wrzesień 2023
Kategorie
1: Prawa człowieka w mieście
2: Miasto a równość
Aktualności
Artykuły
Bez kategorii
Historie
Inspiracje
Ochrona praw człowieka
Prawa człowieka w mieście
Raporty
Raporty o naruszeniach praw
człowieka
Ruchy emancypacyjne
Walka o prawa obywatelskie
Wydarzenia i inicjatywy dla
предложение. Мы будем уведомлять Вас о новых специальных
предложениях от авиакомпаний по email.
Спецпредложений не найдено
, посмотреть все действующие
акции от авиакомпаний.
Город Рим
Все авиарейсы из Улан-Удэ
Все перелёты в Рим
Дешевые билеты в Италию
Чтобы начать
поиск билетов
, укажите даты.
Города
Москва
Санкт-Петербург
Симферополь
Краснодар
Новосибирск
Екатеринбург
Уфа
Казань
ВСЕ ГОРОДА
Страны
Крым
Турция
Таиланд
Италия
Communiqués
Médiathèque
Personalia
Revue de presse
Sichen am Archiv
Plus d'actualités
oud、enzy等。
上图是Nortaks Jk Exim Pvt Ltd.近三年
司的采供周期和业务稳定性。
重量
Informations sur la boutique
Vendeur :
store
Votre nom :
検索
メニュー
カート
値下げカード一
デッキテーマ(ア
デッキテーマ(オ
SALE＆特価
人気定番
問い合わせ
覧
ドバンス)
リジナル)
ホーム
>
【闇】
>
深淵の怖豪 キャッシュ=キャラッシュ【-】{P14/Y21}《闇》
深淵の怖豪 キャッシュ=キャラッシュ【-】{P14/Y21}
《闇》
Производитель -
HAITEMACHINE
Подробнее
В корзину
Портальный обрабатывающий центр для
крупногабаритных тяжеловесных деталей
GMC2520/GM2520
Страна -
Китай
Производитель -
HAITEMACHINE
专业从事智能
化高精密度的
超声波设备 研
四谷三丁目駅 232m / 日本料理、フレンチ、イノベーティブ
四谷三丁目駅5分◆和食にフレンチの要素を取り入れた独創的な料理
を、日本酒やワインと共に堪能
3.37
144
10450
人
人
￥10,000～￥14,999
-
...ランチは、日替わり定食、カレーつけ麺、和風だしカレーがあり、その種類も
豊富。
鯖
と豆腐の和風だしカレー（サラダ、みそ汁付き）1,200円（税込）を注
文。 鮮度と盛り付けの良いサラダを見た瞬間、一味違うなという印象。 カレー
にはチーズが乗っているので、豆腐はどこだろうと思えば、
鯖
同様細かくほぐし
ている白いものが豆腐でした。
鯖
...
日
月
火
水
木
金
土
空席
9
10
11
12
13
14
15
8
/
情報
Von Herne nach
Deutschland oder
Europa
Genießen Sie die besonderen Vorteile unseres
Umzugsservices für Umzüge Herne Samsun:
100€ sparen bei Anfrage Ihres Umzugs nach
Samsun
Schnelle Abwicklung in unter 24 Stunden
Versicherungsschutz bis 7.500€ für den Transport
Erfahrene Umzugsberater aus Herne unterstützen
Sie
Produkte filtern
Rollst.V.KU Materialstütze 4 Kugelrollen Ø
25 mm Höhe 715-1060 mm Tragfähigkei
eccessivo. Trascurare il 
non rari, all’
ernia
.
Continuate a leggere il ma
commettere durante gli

= = = = = = =

## [What you should do]
Reproduce the material exactly, with every line intact.

## [Answer to this problem]
wrzesień 2023
Kategorie
1: Prawa człowieka w mieście
2: Miasto a równość
Aktualności
Artykuły
Bez kategorii
Historie
Inspiracje
Ochrona praw człowieka
Prawa człowieka w mieście
Raporty
Raporty o naruszeniach praw
człowieka
Ruchy emancypacyjne
Walka o prawa obywatelskie
Wydarzenia i inicjatywy dla
предложение. Мы будем уведомлять Вас о новых специальных
предложениях от авиакомпаний по email.
Спецпредложений не найдено
, посмотреть все действующие
акции от авиакомпаний.
Город Рим
Все авиарейсы из Улан-Удэ
Все перелёты в Рим
Дешевые билеты в Италию
Чтобы начать
поиск билетов
, укажите даты.
Города
Москва
Санкт-Петербург
Симферополь
Краснодар
Новосибирск
Екатеринбург
Уфа
Казань
ВСЕ ГОРОДА
Страны
Крым
Турция
Таиланд
Италия
Communiqués
Médiathèque
Personalia
Revue de presse
Sichen am Archiv
Plus d'actualités
oud、enzy等。
上图是Nortaks Jk Exim Pvt Ltd.近三年
司的采供周期和业务稳定性。
重量
Informations sur la boutique
Vendeur :
store
Votre nom :
検索
メニュー
カート
値下げカード一
デッキテーマ(ア
デッキテーマ(オ
SALE＆特価
人気定番
問い合わせ
覧
ドバンス)
リジナル)
ホーム
>
【闇】
>
深淵の怖豪 キャッシュ=キャラッシュ【-】{P14/Y21}《闇》
深淵の怖豪 キャッシュ=キャラッシュ【-】{P14/Y21}
《闇》
Производитель -
HAITEMACHINE
Подробнее
В корзину
Портальный обрабатывающий центр для
крупногабаритных тяжеловесных деталей
GMC2520/GM2520
Страна -
Китай
Производитель -
HAITEMACHINE
专业从事智能
化高精密度的
超声波设备 研
四谷三丁目駅 232m / 日本料理、フレンチ、イノベーティブ
四谷三丁目駅5分◆和食にフレンチの要素を取り入れた独創的な料理
を、日本酒やワインと共に堪能
3.37
144
10450
人
人
￥10,000～￥14,999
-
...ランチは、日替わり定食、カレーつけ麺、和風だしカレーがあり、その種類も
豊富。
鯖
と豆腐の和風だしカレー（サラダ、みそ汁付き）1,200円（税込）を注
文。 鮮度と盛り付けの良いサラダを見た瞬間、一味違うなという印象。 カレー
にはチーズが乗っているので、豆腐はどこだろうと思えば、
鯖
同様細かくほぐし
ている白いものが豆腐でした。
鯖
...
日
月
火
水
木
金
土
空席
9
10
11
12
13
14
15
8
/
情報
Von Herne nach
Deutschland oder
Europa
Genießen Sie die besonderen Vorteile unseres
Umzugsservices für Umzüge Herne Samsun:
100€ sparen bei Anfrage Ihres Umzugs nach
Samsun
Schnelle Abwicklung in unter 24 Stunden
Versicherungsschutz bis 7.500€ für den Transport
Erfahrene Umzugsberater aus Herne unterstützen
Sie
Produkte filtern
Rollst.V.KU Materialstütze 4 Kugelrollen Ø
25 mm Höhe 715-1060 mm Tragfähigkei
eccessivo. Trascurare il 
non rari, all’
ernia
.
Continuate a leggere il ma
commettere durante gli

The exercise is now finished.